Local singer heads to Scotland to tell tales of Calgary
Released on = August 17, 2006, 8:28 pm
Press Release Author = Phyllis Wheaton
Industry = Environment
Press Release Summary = Phyllis Wheaton will travel to Scotland in September with a lively interactive presentation about the pioneer Scots who left their homeland to build a new life in Canada and in the process helped to build a country.
Press Release Body = Calgary -- Schoolchildren on the Isle of Mull in Scotland will soon be learning more about their ancestors and about the city of Calgary which took its name from a bay on their island thanks to the initiative of local folk singer Phyllis Wheaton.
Wheaton will travel to Scotland in September with a lively interactive presentation about the pioneer Scots who left their homeland to build a new life in Canada and in the process helped to build a country. The school children, aged nine to 12 years, will encounter the hardships the pioneers faced such as shipwreck, foraging for food, and winter as they walk across a large 15 by 10 foot map of Canada spread at their feet on the floor of their classroom.
Wheaton, who has no Scottish ancestry, says her interest in the role of the pioneering Scots was sparked when she began researching the story behind The Stones of Signal Hill which is now a landmark in southwest Calgary.

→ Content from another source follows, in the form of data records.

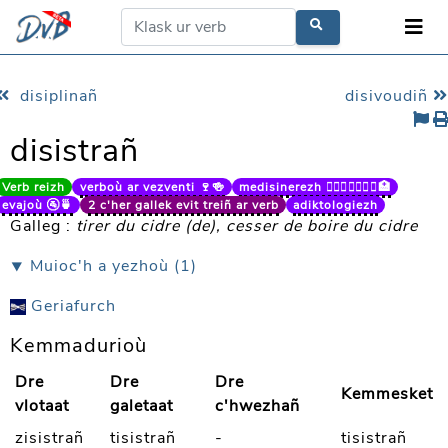
disiplinañ
disivoudiñ
disistrañ
Verb reizh
verboù ar vezventi 🍷🍻
medisinerezh 👨🏼‍⚕️👩🏻‍⚕️⚕️🏥
evajoù 🚰🍵
2 c'her gallek evit treiñ ar verb
adiktologiezh
Galleg :
tirer du cidre (de), cesser de boire du cidre
⯆ Muioc'h a yezhoù (1)
Geriafurch
Kemmadurioù
Dre
Dre
Dre
Kemmesket
vlotaat
galetaat
c'hwezhañ
zisistrañ
tisistrañ
-
tisistrañ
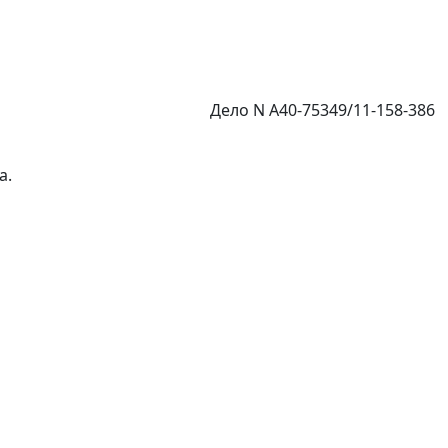
Дело N А40-75349/11-158-386
а.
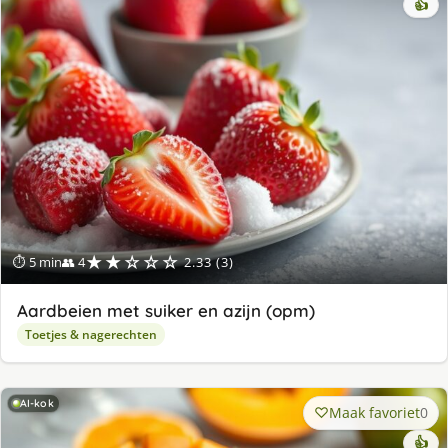
👍
★★☆☆☆
⏱ 5 min
👥 4
2.33 (3)
Aardbeien met suiker en azijn (opm)
Toetjes & nagerechten
AI-kok
Maak favoriet
0
👍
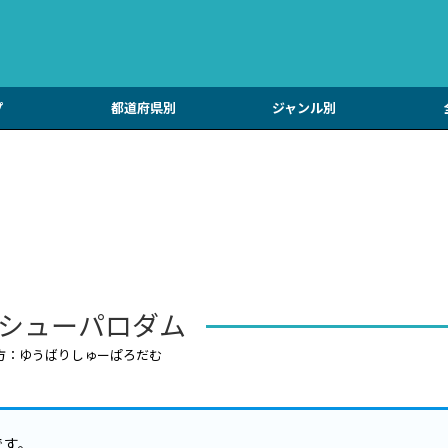
プ
都道府県別
ジャンル別
シューパロダム
方：ゆうばりしゅーぱろだむ
です。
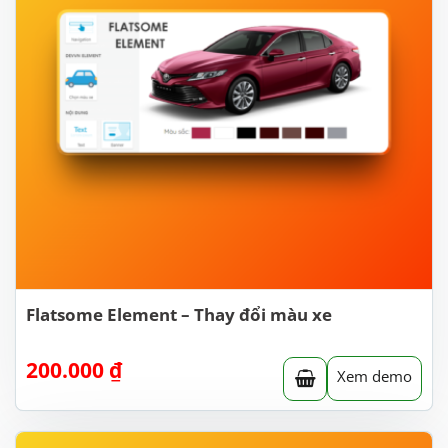
Flatsome Element – Thay đổi màu xe
200.000
₫
Xem demo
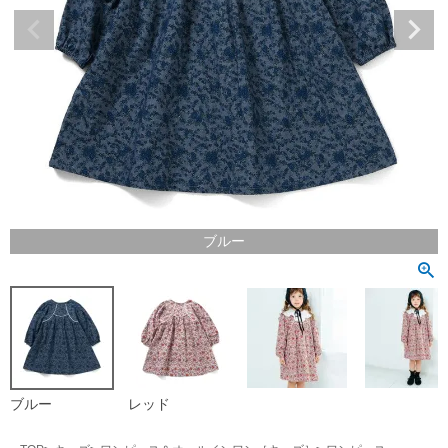
ブルー
ブルー
レッド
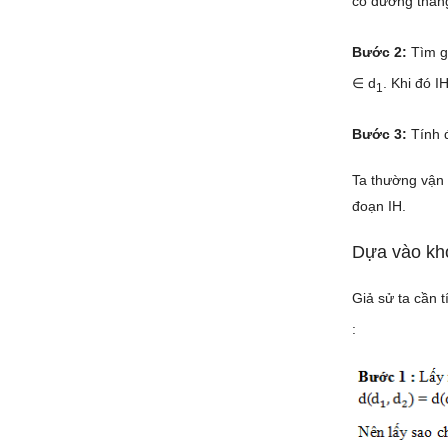
có đường thẳn
Bước 2:
Tìm g
∈ d
. Khi đó 
1
Bước 3:
Tính đ
Ta thường vận 
đoạn IH.
Dựa vào kh
Giả sử ta cần 
:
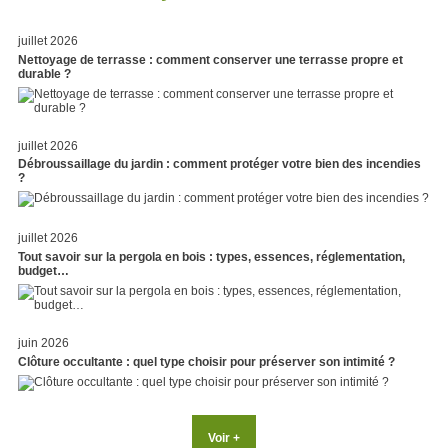
juillet 2026
Nettoyage de terrasse : comment conserver une terrasse propre et
durable ?
juillet 2026
Débroussaillage du jardin : comment protéger votre bien des incendies
?
juillet 2026
Tout savoir sur la pergola en bois : types, essences, réglementation,
budget…
juin 2026
Clôture occultante : quel type choisir pour préserver son intimité ?
Voir +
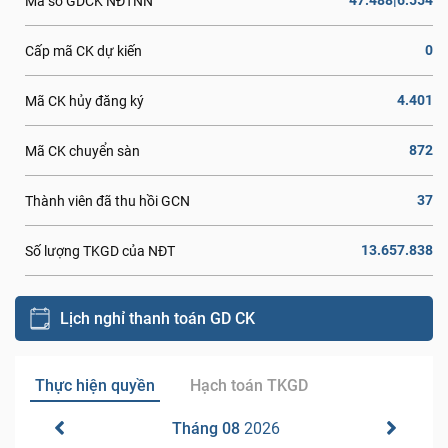
47.488|6.554
Mã số GDCK NĐTNN
0
Cấp mã CK dự kiến
4.401
Mã CK hủy đăng ký
872
Mã CK chuyển sàn
37
Thành viên đã thu hồi GCN
13.657.838
Số lượng TKGD của NĐT
Lịch nghỉ thanh toán GD CK
Thực hiện quyền
Hạch toán TKGD
Tháng 08
2026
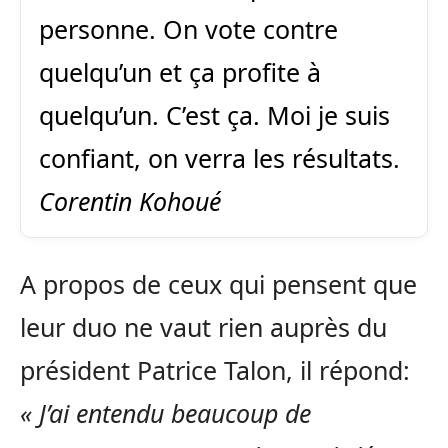
personne. On vote contre
quelqu’un et ça profite à
quelqu’un. C’est ça. Moi je suis
confiant, on verra les résultats.
Corentin Kohoué
A propos de ceux qui pensent que
leur duo ne vaut rien auprès du
président Patrice Talon, il répond:
« J’ai entendu beaucoup de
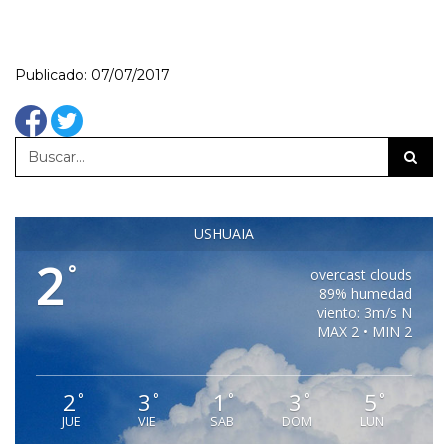
Publicado: 07/07/2017
USHUAIA
2
°
overcast clouds
89% humedad
viento: 3m/s N
MAX 2 • MIN 2
2
3
1
3
5
°
°
°
°
°
JUE
VIE
SAB
DOM
LUN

As a result, the Museum of the Regiments asked her to archive letters from a Scots-born Canadian, David Argo who trained at Sarcee Camp at the base of Signal Hill in preparation for the first world war.
"David Argo's letters to his wife Mae and other relatives spawned my interest in the contributions so many Scots made in the forming of Canada and I realized that there was an important story to be told about our history," says Wheaton.
Many of the songs she has penned about Signal Hill and the Argo's have received airplay locally as well as CBC Newsworld.
While in Scotland, Wheaton will meet with the 90 year old nephew of David Argo to present him with a memento of his clansman's life in Canada.
"There are so many wonderful stories of quiet lives bravely lived by the Scots pioneers and I want to share them with schoolchildren in Calgary here and Calgary there and elsewhere in both countries. Their stories are similar to so many who came here to settle from other nations," says Wheaton.
The Scottish-Canadian Connection Tour kicks off in Tobermory, Scotland September 11. A journal of the tour and more information can be viewed at www.phylliswheaton.ca A fundraiser will be held at T.A.Verns, August 27, 7:30. Tickets $10 at the door.